Oren exhaled a blue cloud and sipped from his shot glass. In faraway places, this was something he had imagined time and again, sharing smoke and whiskey with his father and listening to the old man's oral history of family and town.

The judge slapped the ground with one hand. "Pursey's miracle happened right here on this very spot. It was the day of your mother's funeral. Well, the sky's clouding up. The rain's coming any minute, and everybody knows it-umbrellas at the ready everywhere you look. And the Reverend Pursey's building up to the high point in his eulogy. Then the first raindrops fell. Oh, how that pissed him off. He looks up at the sky, a real nasty look like a warning. Then it begins to pour-a solid wall of rain. Well, Pursey's drenched, and people are surprised he doesn't drown when he opens his mouth. His eyes roll up toward heaven. He shakes one fist and yells, 'Knock it off!'

"And the rain-just-stopped.

"Damndest thing, a rare thing, but not unheard-of. You see, the rain didn't taper off. It was more like a giant faucet in the sky got turned off." The judge snapped his fingers. "That quick. So the miracle of the rain figured into a lot of church sermons after that. And then it became the punch line to a joke on a crazy old fool. Every time it rained, you'd see people stop on the street to shake their fists and yell at the sky and laugh- how they laughed. Now, if that's a miracle in your book, I'd have to say your standards are really low."

Father and son smoked cigars by the light of the moon and shared the whiskey for as long as it lasted.

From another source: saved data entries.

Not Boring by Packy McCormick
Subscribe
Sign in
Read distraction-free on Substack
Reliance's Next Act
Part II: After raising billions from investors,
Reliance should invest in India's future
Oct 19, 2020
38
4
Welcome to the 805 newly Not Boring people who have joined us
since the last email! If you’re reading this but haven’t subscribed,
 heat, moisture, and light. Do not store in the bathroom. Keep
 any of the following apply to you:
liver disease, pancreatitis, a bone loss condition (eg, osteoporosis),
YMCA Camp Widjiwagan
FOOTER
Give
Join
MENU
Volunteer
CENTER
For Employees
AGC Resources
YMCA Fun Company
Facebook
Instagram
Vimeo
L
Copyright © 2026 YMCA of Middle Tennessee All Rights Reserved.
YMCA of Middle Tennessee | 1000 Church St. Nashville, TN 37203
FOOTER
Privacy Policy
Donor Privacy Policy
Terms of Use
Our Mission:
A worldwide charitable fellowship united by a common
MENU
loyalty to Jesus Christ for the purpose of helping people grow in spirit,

Addison Winston aimed his flashlight beam at a patch of ground behind the stable. He held out the shovel to Isabelle. "Shall we dig it up?"

"You put it there."

"Ask your mother who buried it. Oh, that's right. You can't, can you? It might send her poor fragile mind right over the screaming edge. Belle, you have a first-rate brain, and this is simple logic. If I had evidence to hide, why would I bury it on my own land? I would've thrown it into the sea. But your mother's clearly an amateur in all things criminal. Or maybe her mind wasn't working right the night she buried it."

Isabelle sank the shovel a few inches into hard ground. "All right- logically-it shouldn't still be here." She used one foot on the metal edge to sink it deeper. "Why didn't you dig it up and get rid of it?"

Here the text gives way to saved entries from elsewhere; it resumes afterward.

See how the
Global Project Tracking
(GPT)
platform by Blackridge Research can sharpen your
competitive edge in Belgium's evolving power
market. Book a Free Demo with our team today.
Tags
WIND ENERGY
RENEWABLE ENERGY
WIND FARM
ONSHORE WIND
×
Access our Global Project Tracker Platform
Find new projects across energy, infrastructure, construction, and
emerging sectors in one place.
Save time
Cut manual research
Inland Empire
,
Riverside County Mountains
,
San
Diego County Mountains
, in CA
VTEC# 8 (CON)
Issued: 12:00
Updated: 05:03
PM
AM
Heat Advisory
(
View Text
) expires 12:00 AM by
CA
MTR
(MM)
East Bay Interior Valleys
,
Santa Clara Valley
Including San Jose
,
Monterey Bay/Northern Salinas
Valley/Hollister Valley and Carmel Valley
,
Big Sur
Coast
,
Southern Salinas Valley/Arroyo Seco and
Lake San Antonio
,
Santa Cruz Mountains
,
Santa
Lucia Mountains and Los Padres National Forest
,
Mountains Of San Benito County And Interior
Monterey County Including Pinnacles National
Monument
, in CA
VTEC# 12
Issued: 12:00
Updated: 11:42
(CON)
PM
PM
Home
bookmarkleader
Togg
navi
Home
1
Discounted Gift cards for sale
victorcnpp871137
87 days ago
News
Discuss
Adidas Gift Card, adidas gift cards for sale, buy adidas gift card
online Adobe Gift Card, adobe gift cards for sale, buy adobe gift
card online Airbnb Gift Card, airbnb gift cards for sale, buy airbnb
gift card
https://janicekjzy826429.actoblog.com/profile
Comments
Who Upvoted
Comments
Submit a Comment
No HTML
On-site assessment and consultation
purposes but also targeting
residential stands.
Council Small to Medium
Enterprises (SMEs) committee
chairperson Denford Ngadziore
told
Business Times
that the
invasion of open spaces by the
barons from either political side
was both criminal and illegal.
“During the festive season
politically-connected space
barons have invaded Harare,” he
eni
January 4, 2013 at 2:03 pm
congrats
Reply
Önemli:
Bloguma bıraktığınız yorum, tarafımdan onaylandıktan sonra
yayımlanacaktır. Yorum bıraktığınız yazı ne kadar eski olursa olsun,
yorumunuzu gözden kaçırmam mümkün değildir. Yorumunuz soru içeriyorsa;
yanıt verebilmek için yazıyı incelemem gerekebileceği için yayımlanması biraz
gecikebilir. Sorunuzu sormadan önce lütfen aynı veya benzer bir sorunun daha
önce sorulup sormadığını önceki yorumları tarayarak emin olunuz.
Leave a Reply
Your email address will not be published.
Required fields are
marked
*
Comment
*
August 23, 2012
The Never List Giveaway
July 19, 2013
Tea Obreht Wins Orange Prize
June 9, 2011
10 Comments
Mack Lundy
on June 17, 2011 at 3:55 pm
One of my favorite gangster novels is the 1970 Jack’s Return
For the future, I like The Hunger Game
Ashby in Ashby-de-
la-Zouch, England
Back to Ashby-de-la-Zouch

"Well, it helps if you think like a lawyer. It's evidence that goes to your mother's state of mind-insanity. I thought it might come in handy if, by some miracle, Cable Babitt ever got to thinking like a real cop. He might wonder why you'd fake an alibi for Oren Hobbs. I wondered about that myself when you were sixteen. There's two ways to look at it-from the law's point of view. Either you killed Josh and you needed an alibi for yourself-or you knew for a fact that Oren didn't do it… because you knew who did. Sorry I can't help with the digging or the disposal. That would make me a material witness. I wouldn't be able to represent your mother if it comes to a trial."

"Mom would never hurt Josh." Isabelle lifted a shovelful of dirt and then another. "They were friends."

"Her friendships end badly. Look at poor William. After you left town, he'd drop by for dinner at the usual time, and your mother would lock herself in her room. No apology, not one word of explanation. That was shabby."

The shovel clinked against a metal object. Isabelle knelt down to scoop the dirt away with her hands. She could hear her restless horse moving in his stall on the other side of the stable wall.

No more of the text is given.